Thrale suddenly released his knee and sat upright; then he moved his chair so that he directly confronted his companion.

“Look here, Gurney,” he said, and the pupils of his eyes contracted till they looked like black crystal glowing with dark red light. “Do you realize how some outside control has always diverted man’s progress; how when nations have tended to crystallize into specialized government, some irruption from outside has always broken it up? You can trace the principle through all known history, but the most marked cases are those of the Egyptians and the Incas—two nations which had developed specialized government to a science. There is some power—whether we can credit it with an intelligence in any way comprehensible to us from the feeble basis of our own knowledge, I doubt—but there is some outside power which will not permit mankind to crystallize into an organism. From our, human, point of view, from the point of view of individual comfort and happiness, it would be of enormous benefit to us if we could develop a system of specialization and swamp the individual in the community. And in times of peace and prosperity that is always the direction in which civilization tends to evolve. But beyond a certain point—as the individualists have not failed to point out—that state of perfect government will lead to stagnation, degeneration, death. Now, in the little span of time that we know as the history of mankind, there has been no world-civilization. As soon as a nation tended to become over-civilized and degenerate, some other, younger, more barbarous people flowed over them and wiped them out. In the case of Peru the process had gone very far, owing to the advantages of the Incas’ peculiar segregation. But then, you see, the development in the East, the new world (I ought to explain that I find the oldest civilization of the present epoch in America) reached a point in Spain and England which sent them out across a hemisphere to wreck and destroy the Incas.
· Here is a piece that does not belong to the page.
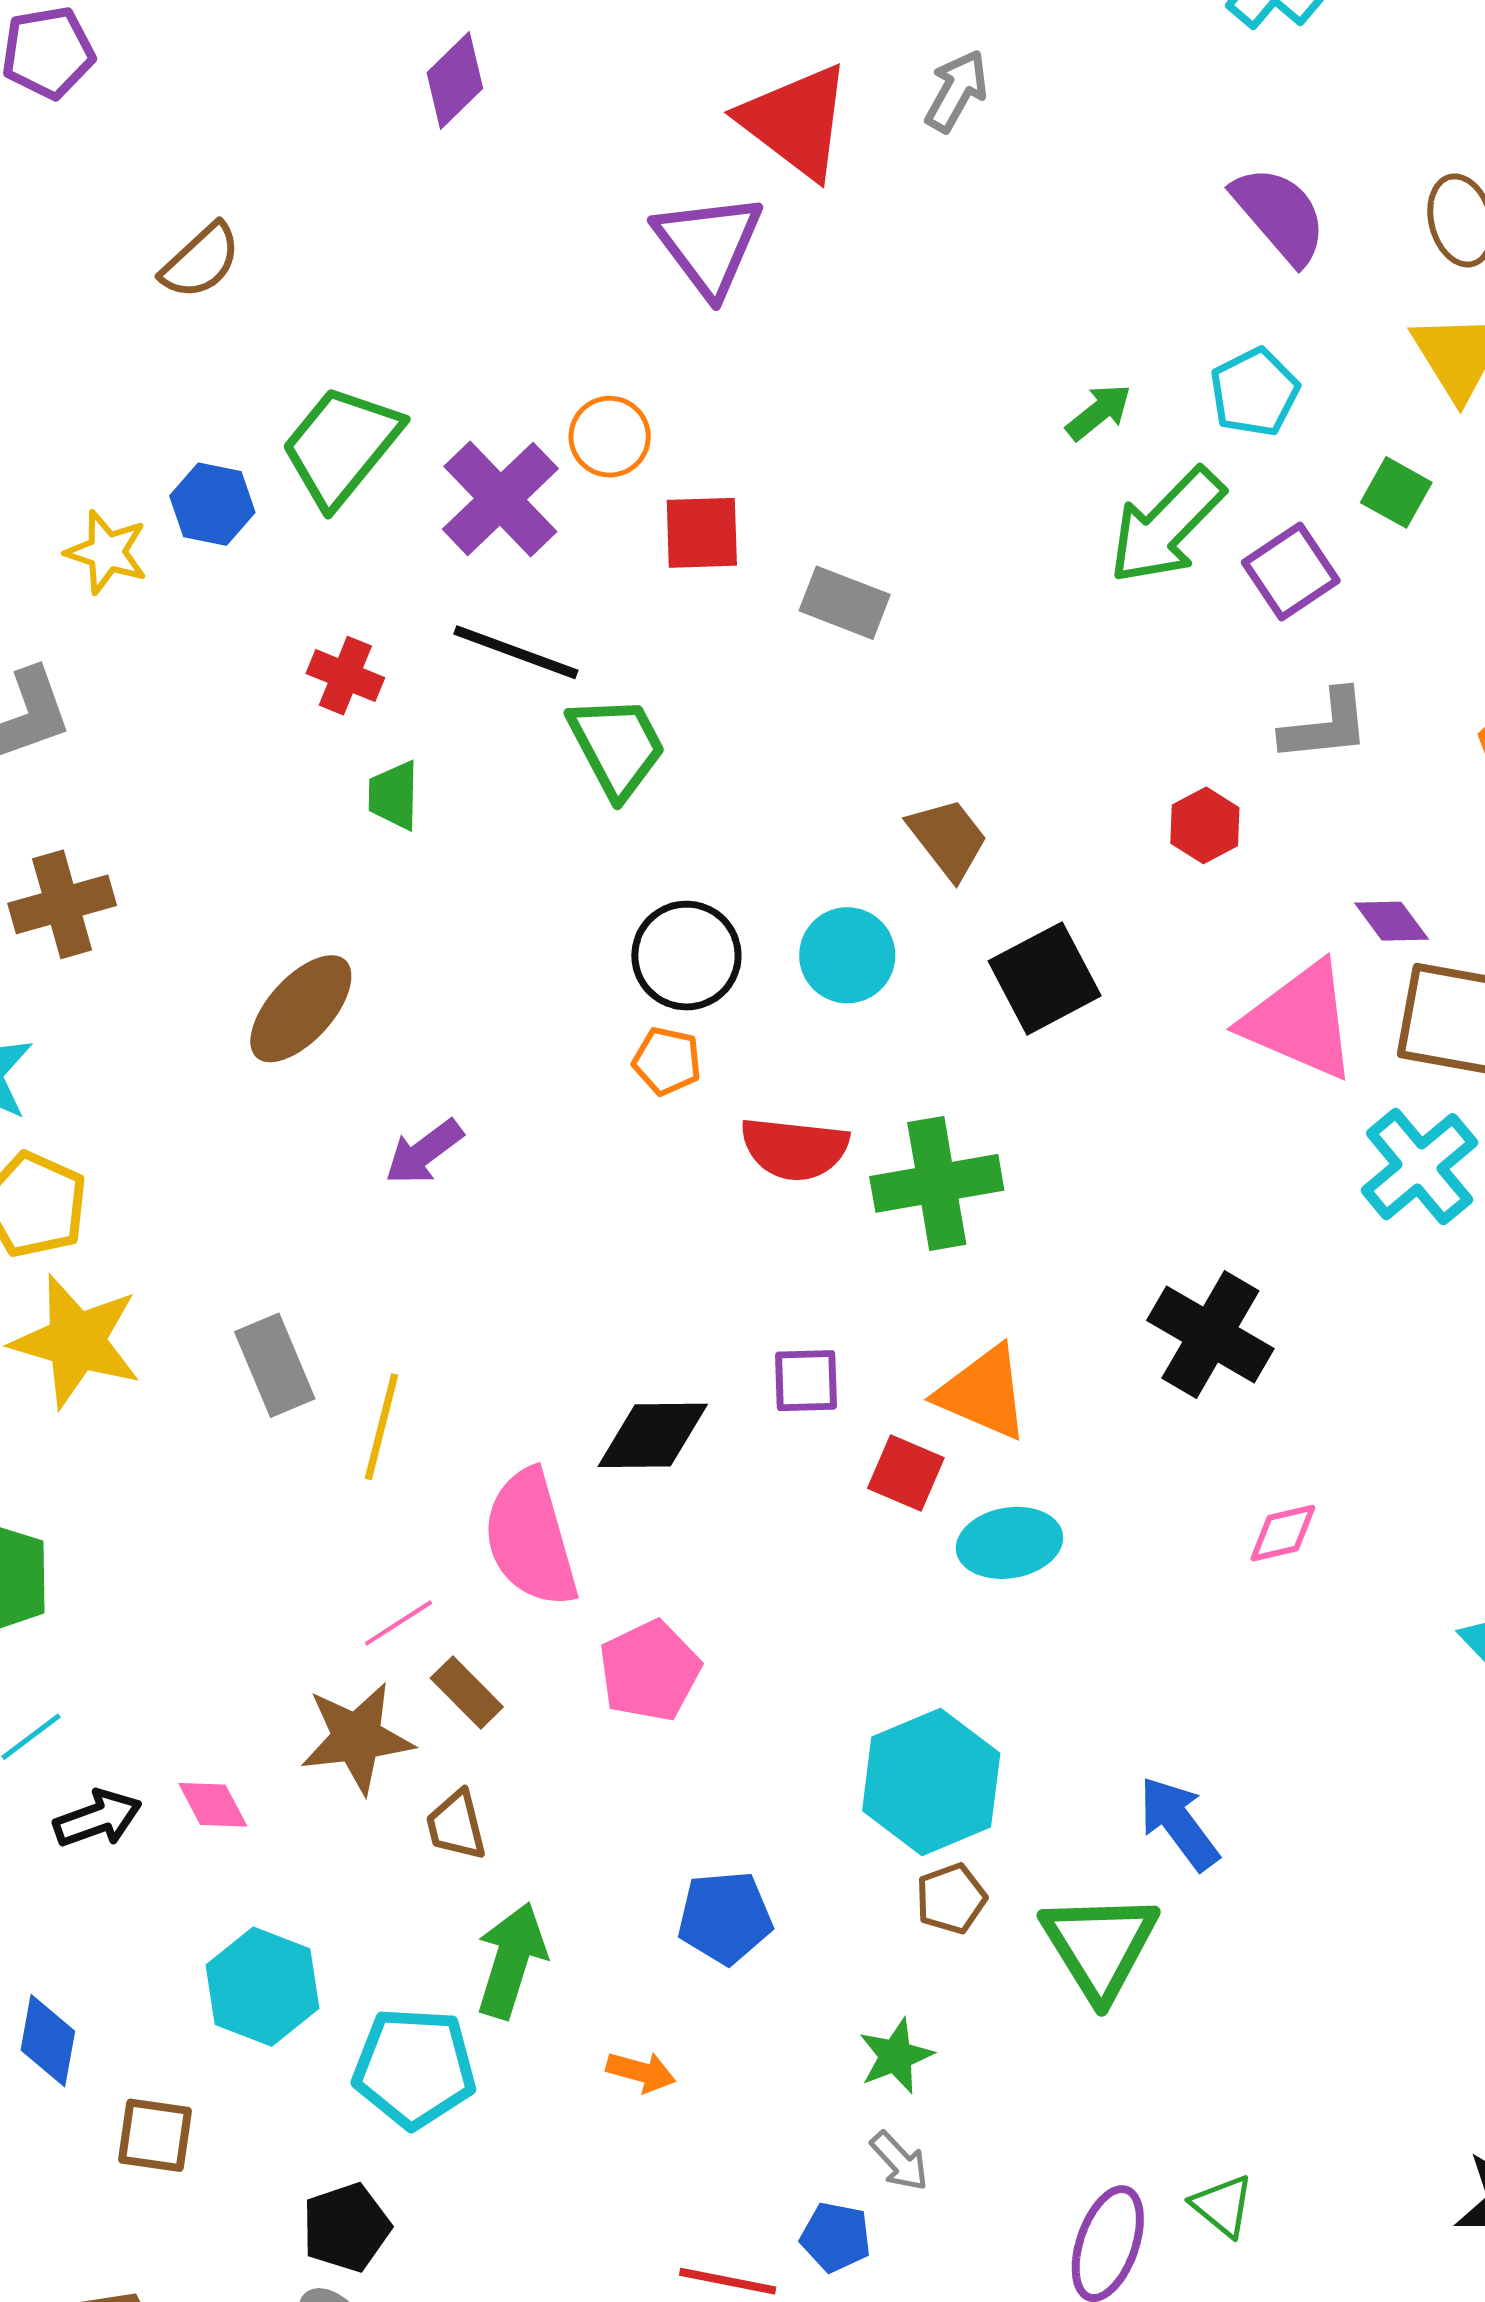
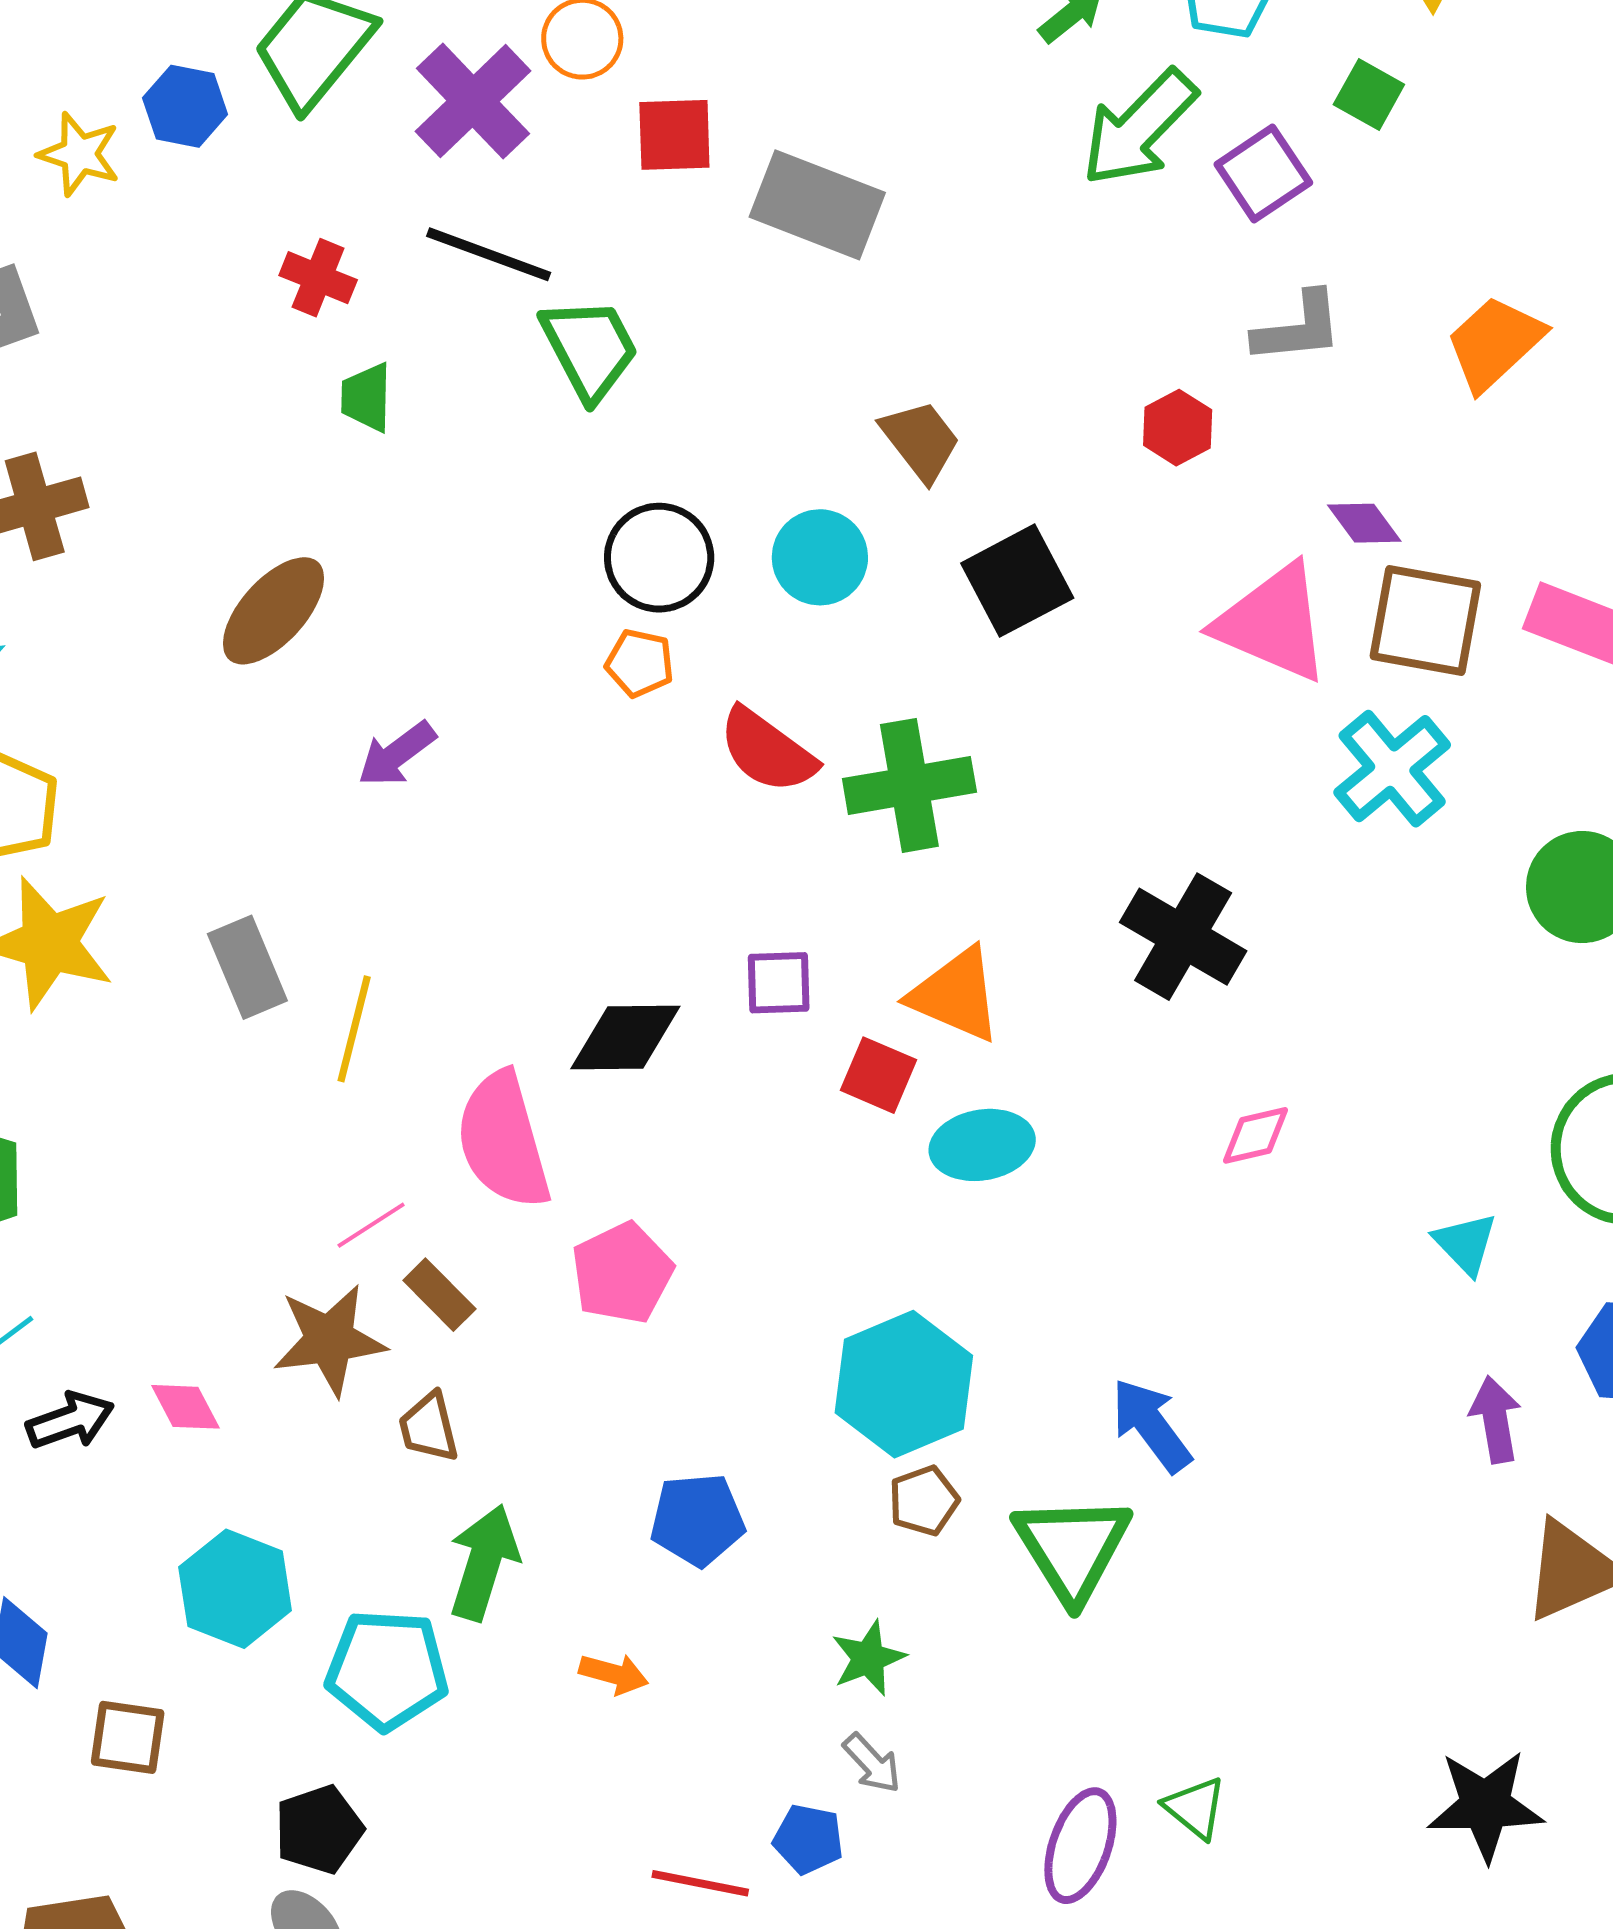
gray rectangle: (845, 603) -> (817, 205), size x1.5
red semicircle: (795, 1149) -> (767, 751), turned 30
“Well, we have now reached a condition when the nations are in touch with one another and progress becomes more general. We are in sight of a system of European, Colonial and Trans-Atlantic Socialism, more or less reciprocal and carrying the promise of universal peace. Whence, you ask, is any irruption to come that will break up this strong crystallizing system which is admittedly to work for the happiness and comfort of the individual? There has been much talk of an Asiatic invasion, a rebellious India or an invading China, but those civilizations are older than ours; if we can trust the precedents of history in this connexion, the conquerors have always been the younger race.” He broke off abruptly.